Une première sur le territoire continental australien

Les autorités sanitaires australiennes ont annoncé, samedi, la confirmation du premier cas de grippe aviaire à souche H5N1 sur le continent australien. Le virus a été détecté chez un oiseau marin migrateur, un labbe brun, retrouvé près d’une plage du parc national du Cap Le Grand, situé à environ 700 kilomètres de Perth, la capitale de l’État d’Australie-Occidentale.

La ministre fédérale de l’Agriculture, Julie Collins, a fait cette annonce lors d’un point presse à Canberra. L’échantillon provenant de l’oiseau, qui est mort après avoir été malade, a été analysé par l’agence scientifique nationale, confirmant la présence du virus H5N1. « Nous savions tous que nous ne pourrions pas rester éternellement indemnes de la grippe aviaire », a déclaré Collins, qualifiant la situation de « décevante mais pas inattendue », compte tenu de la propagation mondiale de ce variant.

Aucune mortalité de masse observée

La ministre a toutefois apporté des éléments rassurants. « Je peux confirmer qu’il n’y a pour l’instant aucun signe de mortalité massive, ni aucune preuve d’infection dans les élevages de volailles », a-t-elle précisé. Les autorités restent en alerte mais veulent éviter tout alarmisme.

Le Premier ministre Anthony Albanese a également réagi, qualifiant l’apparition de cette souche sur le sol continental de « préoccupante ». Il a indiqué que la priorité du gouvernement était de « limiter la propagation » du virus. Les mesures déjà en place comprenaient un renforcement des contrôles sanitaires dans les exploitations agricoles, des tests sur les oiseaux de rivage et la vaccination d’espèces vulnérables.

Un virus désormais planétaire

Cette confirmation met fin à l’exception australienne : jusqu’à présent, ce continent était le seul à n’avoir pas été touché par le variant H5N1 de l’influenza aviaire. La lignée H5, particulièrement contagieuse, est responsable de taux de mortalité élevés chez les volailles et les oiseaux sauvages partout dans le monde. Elle a également infecté des mammifères, des cas ayant été rapportés chez des chats, des chèvres, des alpagas et des porcs.

L’oiseau infecté en Australie-Occidentale était un migrateur, ce qui correspond au schéma de propagation observé ailleurs : le virus se déplace avec les oiseaux sauvages le long des routes migratoires. L’arrivée de cette souche en Australie était anticipée depuis plusieurs mois par les scientifiques et les autorités, qui avaient mis en place des protocoles de surveillance renforcée.

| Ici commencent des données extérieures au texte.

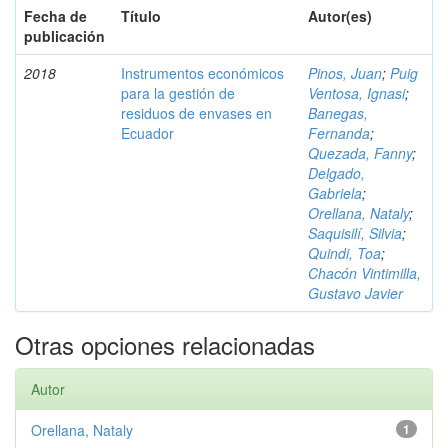
Fecha de
Título
Autor(es)
publicación
2018
Instrumentos económicos
Pinos, Juan
;
Puig
para la gestión de
Ventosa, Ignasi
;
residuos de envases en
Banegas,
Ecuador
Fernanda
;
Quezada, Fanny
;
Delgado,
Gabriela
;
Orellana, Nataly
;
Saquisilí, Silvia
;
Quindi, Toa
;
Chacón Vintimilla,
Gustavo Javier
Otras opciones relacionadas
Autor
Orellana, Nataly
1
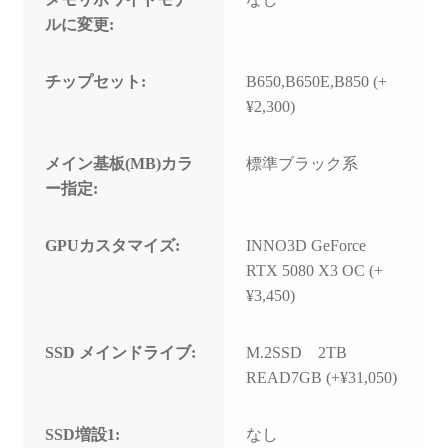
ルに変更:
チップセット:
B650,B650E,B850 (+
¥2,300)
メイン基板(MB)カラ
標準ブラック系
ー指定:
GPUカスタマイズ:
INNO3D GeForce
RTX 5080 X3 OC (+
¥3,450)
SSD メインドライブ:
M.2SSD 2TB
READ7GB (+¥31,050)
SSD増設1:
なし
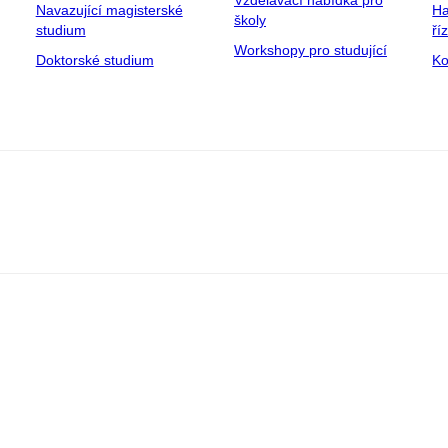
Navazující magisterské
Ha
školy
studium
ří
Workshopy pro studující
Doktorské studium
Ko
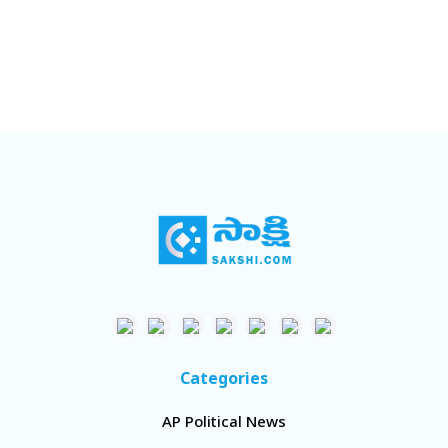
Categories
AP Political News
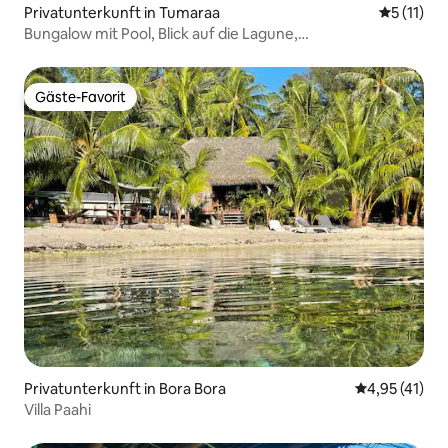
Privatunterkunft in Tumaraa
Durchschn
5 (11)
Bungalow mit Pool, Blick auf die Lagune,
Sonnenuntergang und Bora
Gäste-Favorit
Gäste-Favorit
Privatunterkunft in Bora Bora
Durchschnitt
4,95 (41)
Villa Paahi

Préparatifs et réponse des autorités

Face à la menace, l’Australie avait déjà pris des mesures pour se préparer à l’arrivée du virus : des restrictions de biosécurité avaient été imposées dans les élevages de volailles, des oiseaux sauvages étaient régulièrement testés et des campagnes de vaccination avaient été lancées pour les espèces les plus exposées. La détection effective du virus va probablement accélérer et durcir ces dispositifs.

La ministre Collins n’a pas annoncé de mesures supplémentaires immédiates, mais a indiqué que les autorités travaillaient en étroite collaboration avec les services vétérinaires et sanitaires de l’État d’Australie-Occidentale pour surveiller la situation et mettre en œuvre toutes les actions nécessaires.

L’apparition du H5N1 sur le continent australien marque une étape significative dans l’épizootie mondiale. Si le risque pour la santé humaine reste considéré comme faible pour le grand public, les autorités sanitaires internationales suivent de près l’évolution de la situation en raison de la capacité de ces virus à muter et à s’adapter à de nouveaux hôtes.